La escena es escabrosa. De lo que dicen sus protagonistas se deduce que participan en el hecho, al menos tres soldados y un cabo. Uno de ellos graba el suceso.
Otro conduce a un perro hacia un sitio descampado y clava en la tierra una estaca a la que está amarrada la soga que lleva el animal en su cuello, de tal manera que no pueda huir. En cuanto el soldado se retira, uno del grupo dispara su fusil. La víctima cae y aúlla mientras se revuelca de dolor. La cámara continúa rodando. Un segundo fusil aparece y es accionado por su portador. El perro emite un sonido ronco. Un uniformado balbucea, con voz alterada por la droga o el alcohol, o por ambas sustancias: “¿se lo remato o qué, mi cabo?”. Su interlocutor le contesta: “a la cabeza”. Se escucha un tercer disparo. El animalito, envuelto en sangre, sigue quejándose. El cabo se aproxima al moribundo y lo remata a tiempo que se lamenta, arrastrando las palabras, por el desperdicio de munición: “¡cuatro balas para matar un perro!”.

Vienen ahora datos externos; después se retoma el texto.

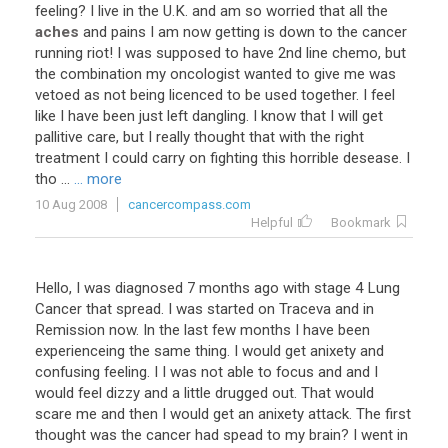
feeling
?
I
live
in
the
U
.
K
.
and
am
so
worried
that
all
the
aches
and
pains
I
am
now
getting
is
down
to
the
cancer
running
riot
!
I
was
supposed
to
have
2nd
line
chemo
,
but
the
combination
my
oncologist
wanted
to
give
me
was
vetoed
as
not
being
licenced
to
be
used
together
.
I
feel
like
I
have
been
just
left
dangling
.
I
know
that
I
will
get
pallitive
care
,
but
I
really
thought
that
with
the
right
treatment
I
could
carry
on
fighting
this
horrible
desease
.
I
tho
...
... more
10 Aug 2008
cancercompass.com
Helpful
Bookmark
Hello
,
I
was
diagnosed
7
months
ago
with
stage
4
Lung
Cancer
that
spread
.
I
was
started
on
Traceva
and
in
Remission
now
.
In
the
last
few
months
I
have
been
experienceing
the
same
thing
.
I
would
get
anixety
and
confusing
feeling
.
I
I
was
not
able
to
focus
and
and
I
would
feel
dizzy
and
a
little
drugged
out
.
That
would
scare
me
and
then
I
would
get
an
anixety
attack
.
The
first
thought
was
the
cancer
had
spead
to
my
brain
?
I
went
in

Los soldados y el suboficial pertenecen a la Base militar de Samaná, adscrita al Batallón Ayacucho, estacionado en Manizales. Consultado por Noticias Uno, que reveló ese macabro video, el circunspecto comandante de la VIII Brigada del Ejército contestó lo de costumbre: “la justicia militar ya asumió la investigación”. Supongo que pasarán los días y este canicidio caerá en el olvido. Cuando pasen algunos años, si es que todavía la memoria de alguien resiste, se afirmará, conforme a la política del negacionismo de lo evidente que viene teniendo tanto éxito en la Fiscalía, que no ocurrió sino en la febril imaginación de un medio que hizo ese montaje visual porque “odiaba” a la patria.
Tal vez por simple fatalidad, en el Batallón Ayacucho se suicidaron hace tres años dos reclutas de 22 y 19 años, en el lapso de un mes. Del primero, el comandante de entonces aseguró que “tenía graves problemas de drogadicción”. Del segundo, que se pegó un tiro de fusil aunque no podía portar tal arma y que no se explicaba cómo había llegado a sus manos ese artefacto. ¿Con cuáles parámetros reales de conducta son entrenados, de puertas hacia dentro de los cuarteles, nuestros soldados? Es una pregunta que nunca ha tenido cabal respuesta porque en esta Colombia de hoy, intolerante y bélica hasta el paroxismo, se considera insolidaria y subversiva. Lean, si no sufren de escalofrío, los casi 900 mensajes con deseos de muerte la mayoría de ellos, contra Piedad Córdoba, en el foro virtual de elespectador.com por expresar dudas sobre un tema ciertamente espinoso pero no por ello incuestionable en un país que dizque “garantiza” la libertad de opinión, aunque ésta parezca descabellada. Relean la frase llena de desprecio hacia la exsenadora, del propio mandatario. Examinen el repudio que padece el arzobispo de Cali, quien plantea la “proterrorista” teoría de que las naciones firmantes de los tratados sobre derecho de guerra capturan al enemigo desarmado en vez de acribillarlo.
La crueldad sin límite no es precisamente la característica que se espera de los hombres que representan las armas legítimas del Estado. La drogadicción, el tráfico de armas, el homicidio fuera de combate, las violaciones, para no hablar de delitos de lesa humanidad como los falsos positivos, serán a partir de la reforma a la Justicia —el “punto de honor” del presidente—, asuntos que revisará la justicia penal militar en primera instancia. Ella decidirá, a discreción, lo que conocerán los juzgados civiles. De esto se trata la ampliación del fuero y no de proteger a las Fuerzas Armadas, entre las cuales hay mucha gente recta y con verdadero honor, de una presunta persecución judicial. ¡Por Dios! Busquen otro argumento, porque si algo define a los colombianos es la permisividad excesiva, el perdón y el olvido con que han cubierto a sus militares desviados.
(En el siglo XXI, ninguna causa justifica el secuestro o el fusilamiento. Hay que condenar a las Farc nacional e internacionalmente por practicar esos delitos).